Exercise goal – Search the entries below for the word "magdalenas" and copy each line that has it.

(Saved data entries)
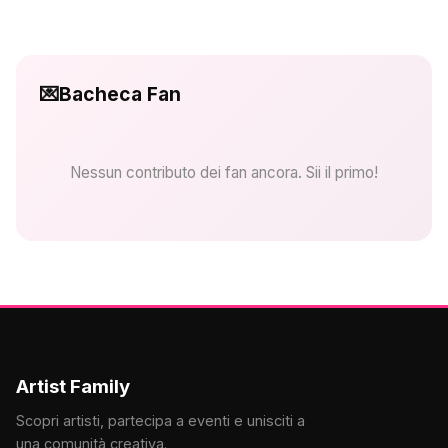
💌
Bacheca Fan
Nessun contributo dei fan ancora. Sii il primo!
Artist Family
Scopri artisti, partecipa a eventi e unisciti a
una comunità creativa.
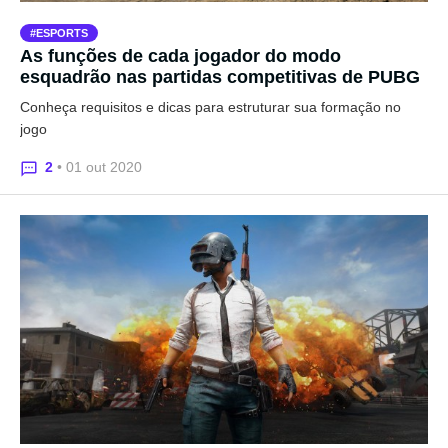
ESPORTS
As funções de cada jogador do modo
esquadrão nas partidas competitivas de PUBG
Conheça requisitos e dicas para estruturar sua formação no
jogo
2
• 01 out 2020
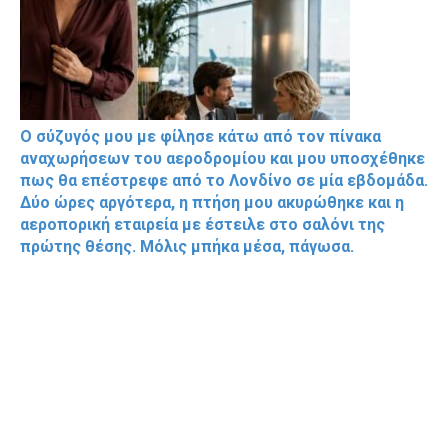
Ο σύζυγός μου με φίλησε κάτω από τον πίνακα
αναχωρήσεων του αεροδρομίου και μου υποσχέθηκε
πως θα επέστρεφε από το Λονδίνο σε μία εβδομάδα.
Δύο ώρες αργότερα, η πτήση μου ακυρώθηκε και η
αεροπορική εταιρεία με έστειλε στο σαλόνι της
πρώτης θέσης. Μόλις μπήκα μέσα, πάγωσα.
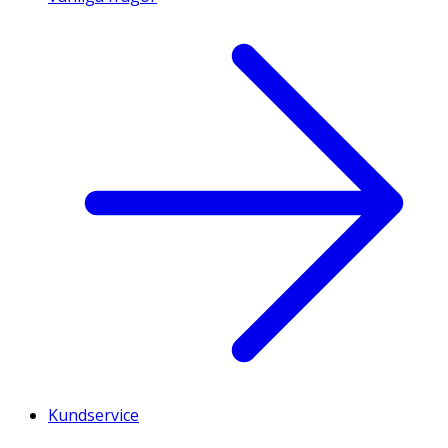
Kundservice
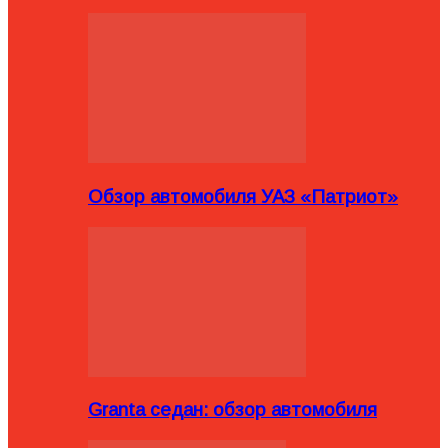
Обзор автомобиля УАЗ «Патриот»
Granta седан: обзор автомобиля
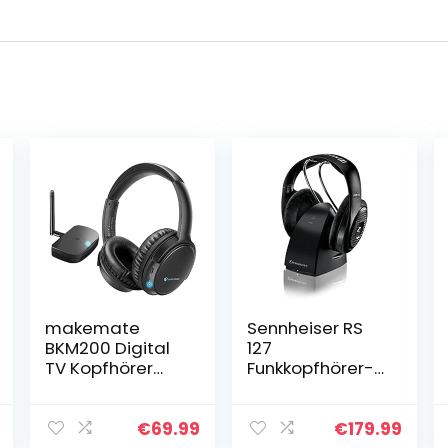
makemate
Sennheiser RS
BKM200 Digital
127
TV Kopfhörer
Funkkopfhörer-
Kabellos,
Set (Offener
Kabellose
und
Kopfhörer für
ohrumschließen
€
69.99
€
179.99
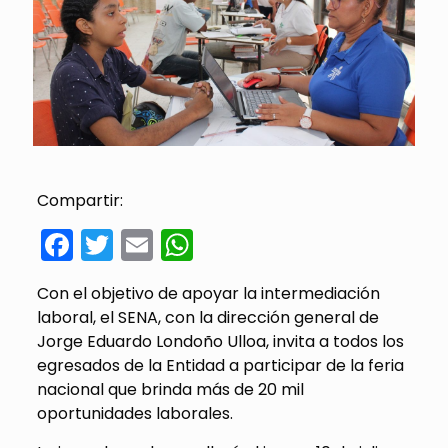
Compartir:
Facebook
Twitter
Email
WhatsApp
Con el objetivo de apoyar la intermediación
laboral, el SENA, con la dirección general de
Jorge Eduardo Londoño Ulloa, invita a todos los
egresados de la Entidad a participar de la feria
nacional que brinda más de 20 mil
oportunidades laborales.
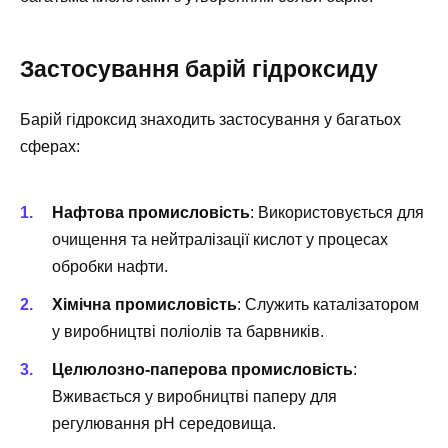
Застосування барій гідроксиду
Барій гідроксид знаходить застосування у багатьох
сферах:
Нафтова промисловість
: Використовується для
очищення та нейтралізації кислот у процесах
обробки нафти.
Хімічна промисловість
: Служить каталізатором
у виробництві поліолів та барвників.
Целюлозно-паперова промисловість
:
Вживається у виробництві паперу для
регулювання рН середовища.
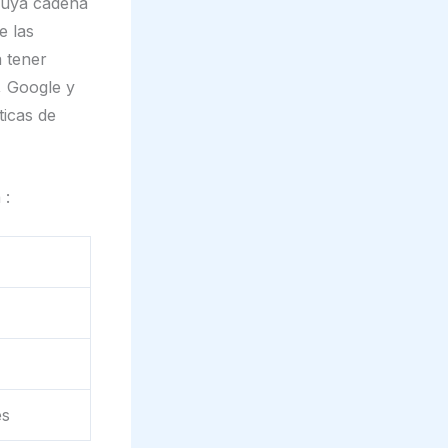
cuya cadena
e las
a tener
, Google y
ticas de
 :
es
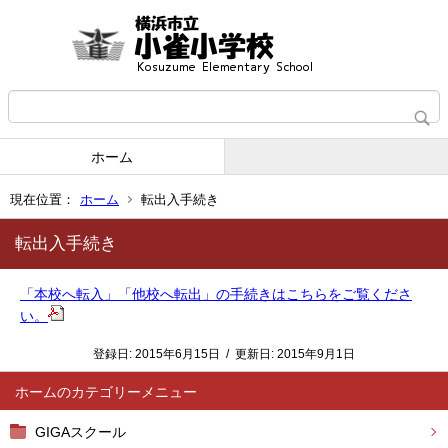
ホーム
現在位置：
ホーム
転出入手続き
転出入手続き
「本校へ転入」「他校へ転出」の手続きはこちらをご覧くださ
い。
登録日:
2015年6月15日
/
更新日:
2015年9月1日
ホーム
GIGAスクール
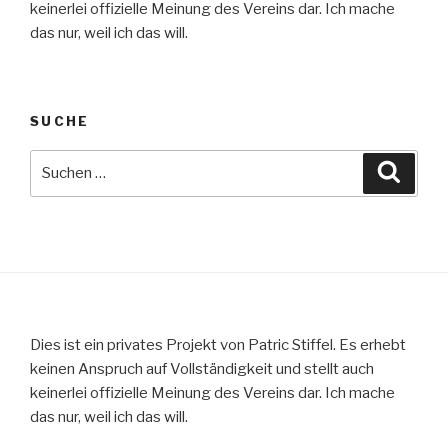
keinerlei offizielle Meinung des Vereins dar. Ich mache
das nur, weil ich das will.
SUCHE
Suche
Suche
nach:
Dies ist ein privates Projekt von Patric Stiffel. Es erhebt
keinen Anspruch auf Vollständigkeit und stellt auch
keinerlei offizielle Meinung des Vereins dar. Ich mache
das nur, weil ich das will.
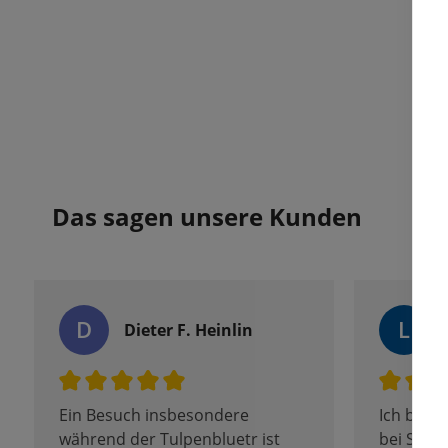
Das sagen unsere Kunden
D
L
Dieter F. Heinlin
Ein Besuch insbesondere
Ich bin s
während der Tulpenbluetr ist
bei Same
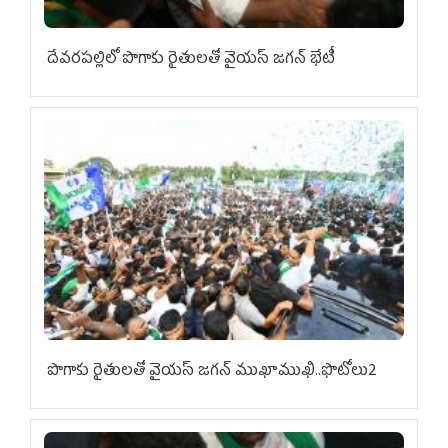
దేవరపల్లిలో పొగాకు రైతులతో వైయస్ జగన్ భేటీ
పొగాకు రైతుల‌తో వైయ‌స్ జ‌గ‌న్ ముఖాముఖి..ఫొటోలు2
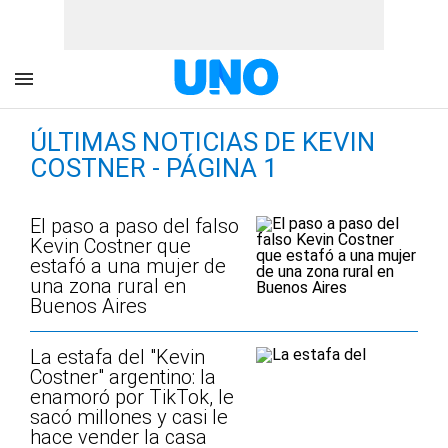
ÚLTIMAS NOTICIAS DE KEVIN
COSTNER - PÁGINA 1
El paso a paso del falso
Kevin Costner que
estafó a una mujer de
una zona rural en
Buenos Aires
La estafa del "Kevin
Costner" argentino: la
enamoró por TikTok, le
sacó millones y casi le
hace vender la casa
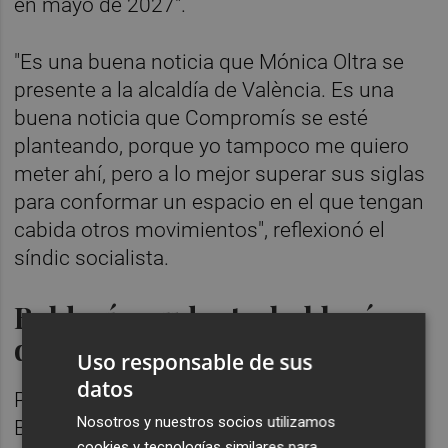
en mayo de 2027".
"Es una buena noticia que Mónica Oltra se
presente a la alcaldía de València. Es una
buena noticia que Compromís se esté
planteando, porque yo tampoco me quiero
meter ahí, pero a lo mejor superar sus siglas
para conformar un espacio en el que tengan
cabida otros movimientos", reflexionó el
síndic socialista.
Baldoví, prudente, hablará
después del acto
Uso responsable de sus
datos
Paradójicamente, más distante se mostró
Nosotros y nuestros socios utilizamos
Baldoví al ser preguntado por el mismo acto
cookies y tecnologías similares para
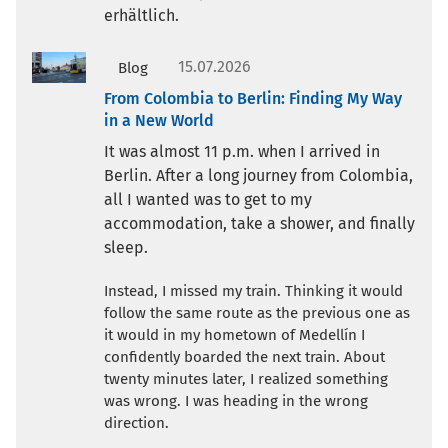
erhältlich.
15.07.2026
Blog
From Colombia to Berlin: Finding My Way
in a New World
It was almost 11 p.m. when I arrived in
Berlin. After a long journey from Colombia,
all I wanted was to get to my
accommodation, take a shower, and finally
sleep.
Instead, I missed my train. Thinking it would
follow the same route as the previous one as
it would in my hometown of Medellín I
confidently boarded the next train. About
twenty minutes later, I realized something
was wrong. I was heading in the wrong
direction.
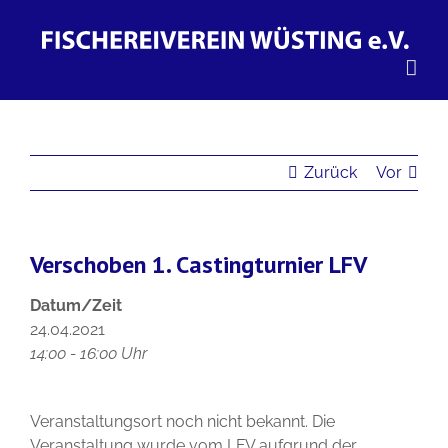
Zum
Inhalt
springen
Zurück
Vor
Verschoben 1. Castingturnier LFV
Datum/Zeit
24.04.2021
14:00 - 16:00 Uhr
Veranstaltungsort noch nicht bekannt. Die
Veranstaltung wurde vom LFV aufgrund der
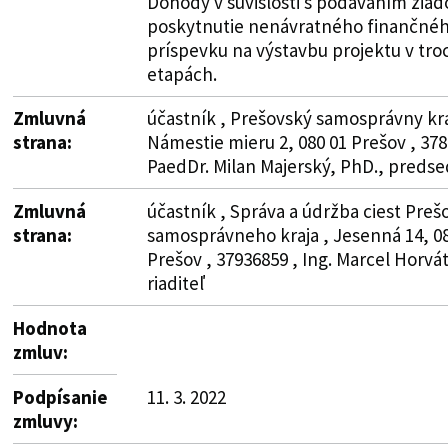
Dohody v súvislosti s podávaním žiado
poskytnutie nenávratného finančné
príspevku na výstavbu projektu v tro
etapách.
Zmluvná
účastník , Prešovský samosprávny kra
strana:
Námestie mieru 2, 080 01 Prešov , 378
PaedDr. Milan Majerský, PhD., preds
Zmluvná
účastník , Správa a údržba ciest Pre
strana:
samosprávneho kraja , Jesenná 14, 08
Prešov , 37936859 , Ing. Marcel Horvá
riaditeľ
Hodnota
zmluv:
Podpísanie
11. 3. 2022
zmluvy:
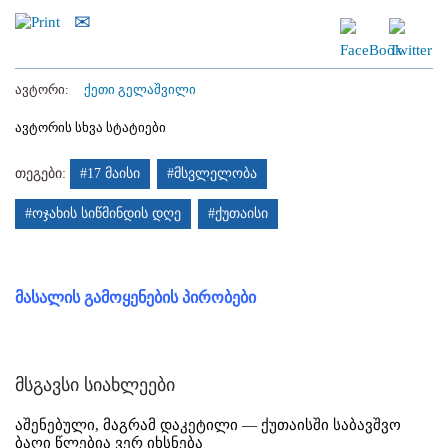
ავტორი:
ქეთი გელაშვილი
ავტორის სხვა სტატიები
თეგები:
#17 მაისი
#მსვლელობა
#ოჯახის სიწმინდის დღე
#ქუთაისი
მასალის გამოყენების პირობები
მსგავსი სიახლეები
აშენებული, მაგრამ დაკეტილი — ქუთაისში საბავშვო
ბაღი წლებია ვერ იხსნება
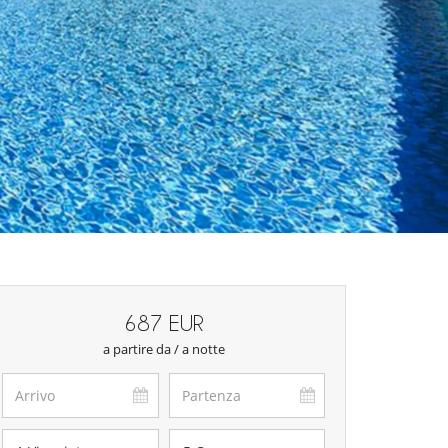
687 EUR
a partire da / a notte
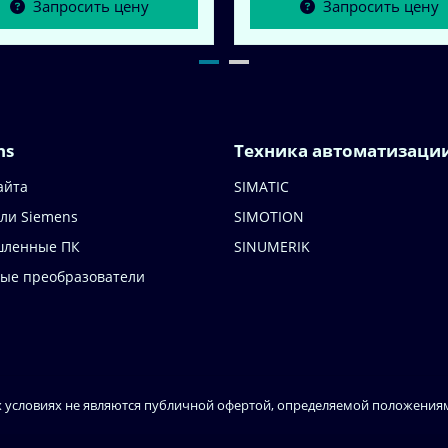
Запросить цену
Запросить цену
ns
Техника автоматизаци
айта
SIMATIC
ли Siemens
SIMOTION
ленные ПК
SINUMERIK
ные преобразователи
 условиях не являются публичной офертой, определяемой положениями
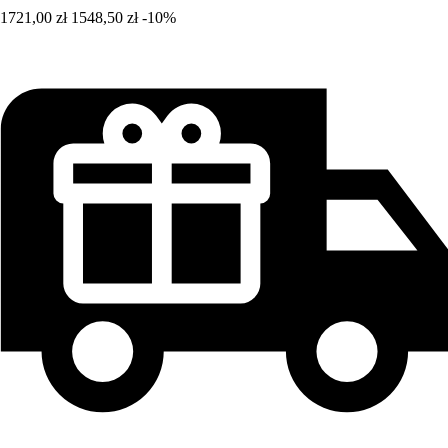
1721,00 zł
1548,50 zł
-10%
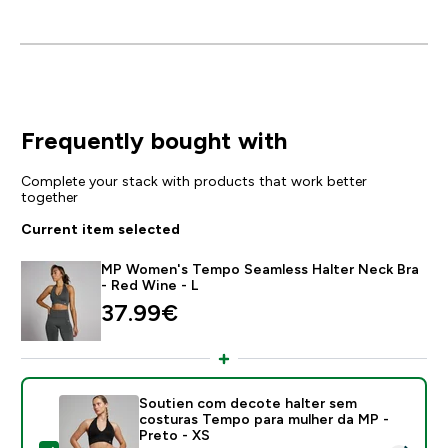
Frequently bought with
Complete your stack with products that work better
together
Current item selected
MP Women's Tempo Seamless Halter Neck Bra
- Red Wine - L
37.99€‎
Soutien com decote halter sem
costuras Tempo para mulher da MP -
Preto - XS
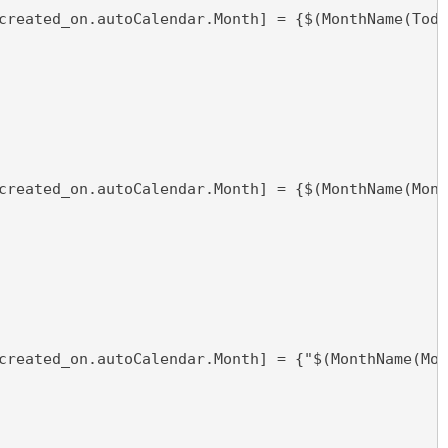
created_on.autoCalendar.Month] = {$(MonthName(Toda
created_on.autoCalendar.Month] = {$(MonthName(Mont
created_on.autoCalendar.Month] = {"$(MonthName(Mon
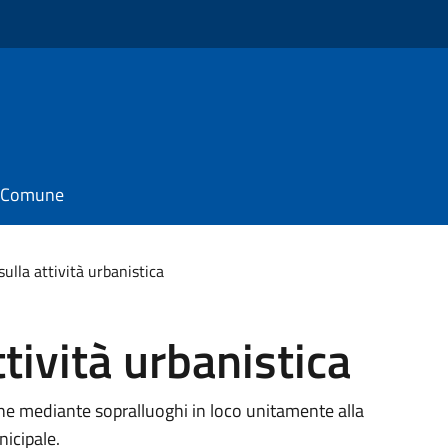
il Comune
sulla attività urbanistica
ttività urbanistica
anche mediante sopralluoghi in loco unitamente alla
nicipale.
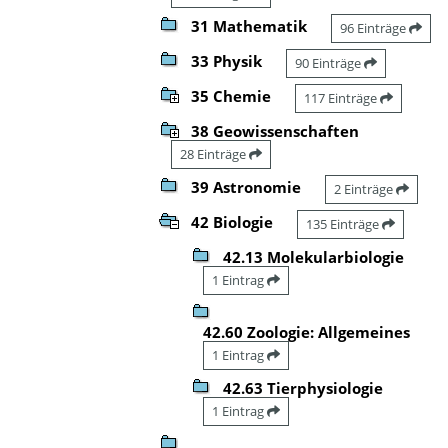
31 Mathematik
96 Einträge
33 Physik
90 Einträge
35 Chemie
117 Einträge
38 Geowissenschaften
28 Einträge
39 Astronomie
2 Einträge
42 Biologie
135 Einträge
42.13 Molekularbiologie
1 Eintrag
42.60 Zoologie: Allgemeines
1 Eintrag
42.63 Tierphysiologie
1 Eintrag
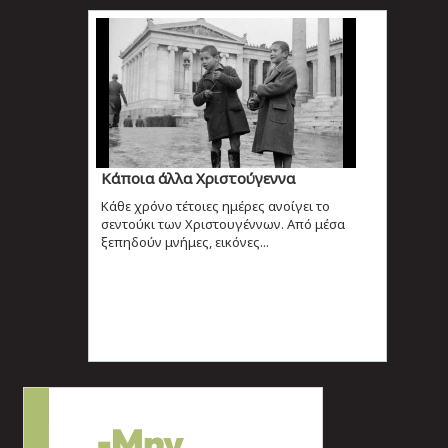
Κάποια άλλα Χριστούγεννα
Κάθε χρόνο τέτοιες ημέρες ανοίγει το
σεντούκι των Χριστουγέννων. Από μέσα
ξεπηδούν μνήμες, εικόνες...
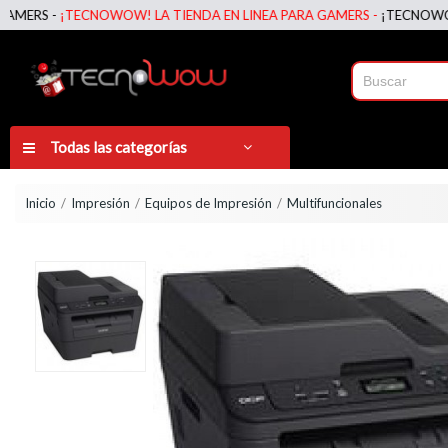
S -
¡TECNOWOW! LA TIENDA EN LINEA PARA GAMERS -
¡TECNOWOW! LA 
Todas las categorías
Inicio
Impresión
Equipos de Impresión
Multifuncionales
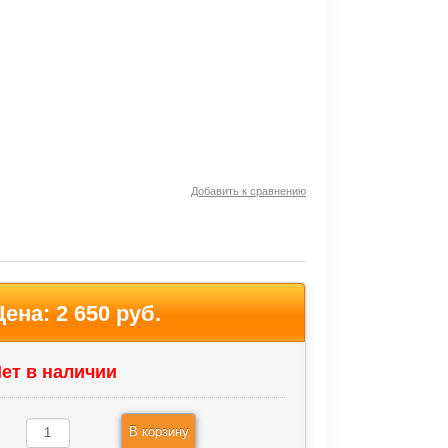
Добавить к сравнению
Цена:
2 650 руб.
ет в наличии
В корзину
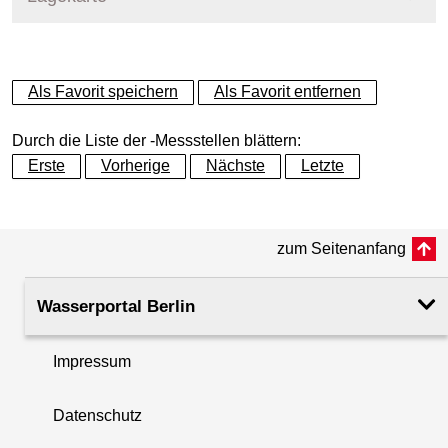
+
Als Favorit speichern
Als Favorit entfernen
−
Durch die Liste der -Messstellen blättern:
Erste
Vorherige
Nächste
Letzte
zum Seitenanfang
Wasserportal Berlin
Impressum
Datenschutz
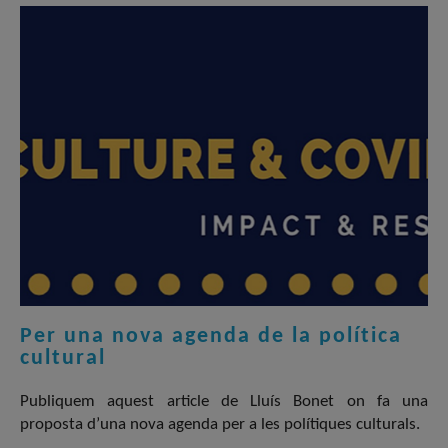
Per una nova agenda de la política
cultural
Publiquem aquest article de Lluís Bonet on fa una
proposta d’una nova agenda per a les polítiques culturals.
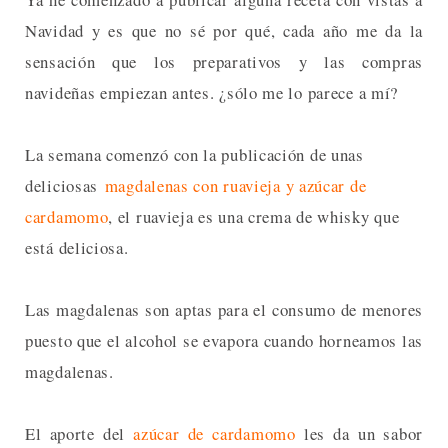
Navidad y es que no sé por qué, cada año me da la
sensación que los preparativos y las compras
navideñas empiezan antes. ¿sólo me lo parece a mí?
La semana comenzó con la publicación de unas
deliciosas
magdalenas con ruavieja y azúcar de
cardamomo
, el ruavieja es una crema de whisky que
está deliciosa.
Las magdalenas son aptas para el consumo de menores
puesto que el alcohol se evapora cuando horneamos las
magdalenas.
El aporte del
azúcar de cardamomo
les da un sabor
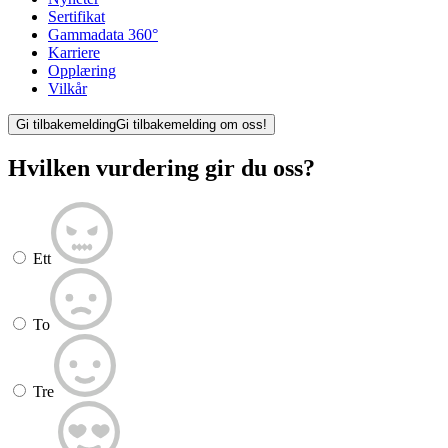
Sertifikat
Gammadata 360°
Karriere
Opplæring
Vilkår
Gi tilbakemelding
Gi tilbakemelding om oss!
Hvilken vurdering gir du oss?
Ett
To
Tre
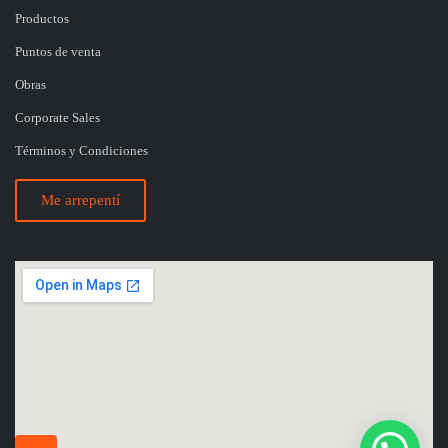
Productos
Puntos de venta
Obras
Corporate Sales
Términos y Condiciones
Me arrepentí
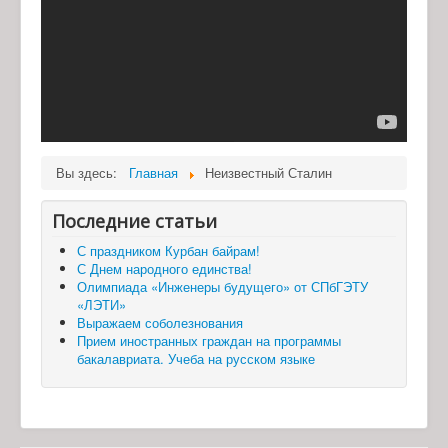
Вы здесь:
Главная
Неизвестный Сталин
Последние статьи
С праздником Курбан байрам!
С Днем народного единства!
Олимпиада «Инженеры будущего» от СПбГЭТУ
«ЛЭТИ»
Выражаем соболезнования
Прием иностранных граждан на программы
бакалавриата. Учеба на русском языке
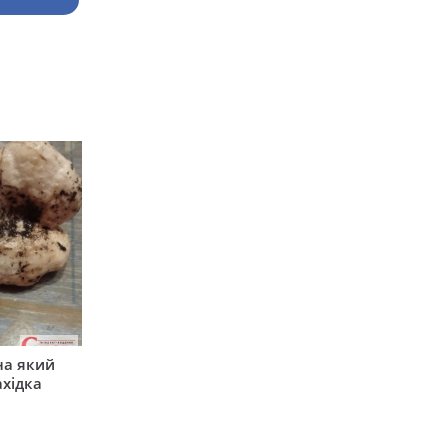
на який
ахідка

Output for this exercise –
magdalenas con ruavieja y azúcar de
Las magdalenas son aptas para el consumo de menores
magdalenas.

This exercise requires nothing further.